Furthermore, as per Reuters, prosecutors are not exactly gung ho about using the responsible corporate doctrine:
Over the next few decades, prosecutors used the doctrine sparingly, concerned that overuse would bring unwanted judicial scrutiny, said Paul Hyman, formerly of the U.S. Food and Drug Administration's Chief Counsel's Office and now a director at the law firm of Hyman, Phelps & McNamara.
The future of the responsible corporate officer doctrine could depend on whether executives who plead guilty under the doctrine are able to find other employment.
Cory Andrews, a lawyer with the Washington Legal Foundation, which filed a friend-of-the-court brief on behalf of the Purdue defendants, said that as the severity of penalties increase for misdemeanors, so do the odds of a constitutional challenge.
'Arguably, where the deprivation is very small, the due process violations are not as significant,' Andrews said. 'But where the deprivation goes to someone's ability to earn a living -- I think that raises the constitutional temperature.'
Many of the legal settlements we have discussed involved activities that threatened the safety, health or even lives of patients. But if a corporate executive might not be able to get further lucrative employment as such after participating in such misbehavior, quelle horreur!

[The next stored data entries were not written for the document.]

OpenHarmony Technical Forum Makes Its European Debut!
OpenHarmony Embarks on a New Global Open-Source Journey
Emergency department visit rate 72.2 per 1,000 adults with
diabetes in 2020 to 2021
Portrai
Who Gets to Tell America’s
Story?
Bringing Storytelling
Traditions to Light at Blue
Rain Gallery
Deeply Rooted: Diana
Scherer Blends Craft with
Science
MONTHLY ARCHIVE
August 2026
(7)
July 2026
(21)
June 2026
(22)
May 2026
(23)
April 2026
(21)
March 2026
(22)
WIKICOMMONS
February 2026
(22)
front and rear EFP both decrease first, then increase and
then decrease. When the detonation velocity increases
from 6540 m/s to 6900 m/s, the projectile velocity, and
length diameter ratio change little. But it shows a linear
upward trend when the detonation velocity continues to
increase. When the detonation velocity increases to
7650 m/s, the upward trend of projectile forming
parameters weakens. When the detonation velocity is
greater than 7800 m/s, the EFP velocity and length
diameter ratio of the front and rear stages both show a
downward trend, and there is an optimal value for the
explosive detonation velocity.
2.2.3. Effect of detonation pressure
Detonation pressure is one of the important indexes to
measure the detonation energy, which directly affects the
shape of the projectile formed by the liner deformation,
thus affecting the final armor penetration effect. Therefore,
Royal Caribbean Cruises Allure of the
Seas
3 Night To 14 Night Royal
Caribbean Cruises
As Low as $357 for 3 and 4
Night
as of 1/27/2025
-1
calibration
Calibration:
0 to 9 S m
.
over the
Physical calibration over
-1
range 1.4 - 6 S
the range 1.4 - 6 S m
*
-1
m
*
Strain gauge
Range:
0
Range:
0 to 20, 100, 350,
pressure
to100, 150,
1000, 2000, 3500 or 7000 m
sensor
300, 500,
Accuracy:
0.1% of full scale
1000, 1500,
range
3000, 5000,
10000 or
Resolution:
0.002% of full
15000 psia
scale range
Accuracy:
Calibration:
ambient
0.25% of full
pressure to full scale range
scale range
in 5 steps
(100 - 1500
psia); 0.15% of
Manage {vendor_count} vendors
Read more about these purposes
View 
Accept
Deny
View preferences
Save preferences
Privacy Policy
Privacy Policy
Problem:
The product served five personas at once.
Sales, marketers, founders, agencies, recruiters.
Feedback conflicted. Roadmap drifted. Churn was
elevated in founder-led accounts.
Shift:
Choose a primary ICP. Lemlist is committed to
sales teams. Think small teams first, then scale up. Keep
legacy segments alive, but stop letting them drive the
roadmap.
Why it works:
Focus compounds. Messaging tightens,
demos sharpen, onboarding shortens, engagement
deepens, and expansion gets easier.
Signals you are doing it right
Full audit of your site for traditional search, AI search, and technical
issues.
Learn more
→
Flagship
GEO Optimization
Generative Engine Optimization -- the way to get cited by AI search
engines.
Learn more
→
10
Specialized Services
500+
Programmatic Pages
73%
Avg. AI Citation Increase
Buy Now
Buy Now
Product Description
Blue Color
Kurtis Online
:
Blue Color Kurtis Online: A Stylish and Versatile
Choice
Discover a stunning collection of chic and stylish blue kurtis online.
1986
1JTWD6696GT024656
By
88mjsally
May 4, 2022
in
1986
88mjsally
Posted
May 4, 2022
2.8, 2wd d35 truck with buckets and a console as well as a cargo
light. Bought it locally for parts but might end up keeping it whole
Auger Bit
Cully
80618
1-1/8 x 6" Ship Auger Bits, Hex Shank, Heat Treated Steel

Let us hope that government officials, who have been so solicitous in the past about the financial well-being of the health care corporations they are supposed to oversee, will start thinking about the consequences of these corporations' misbehavior for the public to whom those officials are supposed to answer.
I conclude, de rigueur, to really deter bad behavior, those who authorized, directed or implemented bad behavior must be held accountable. As long as they are not, expect the bad behavior to continue. Real health care reform needs to make health care leaders accountable, and especially accountable for the bad behavior that helped make them rich.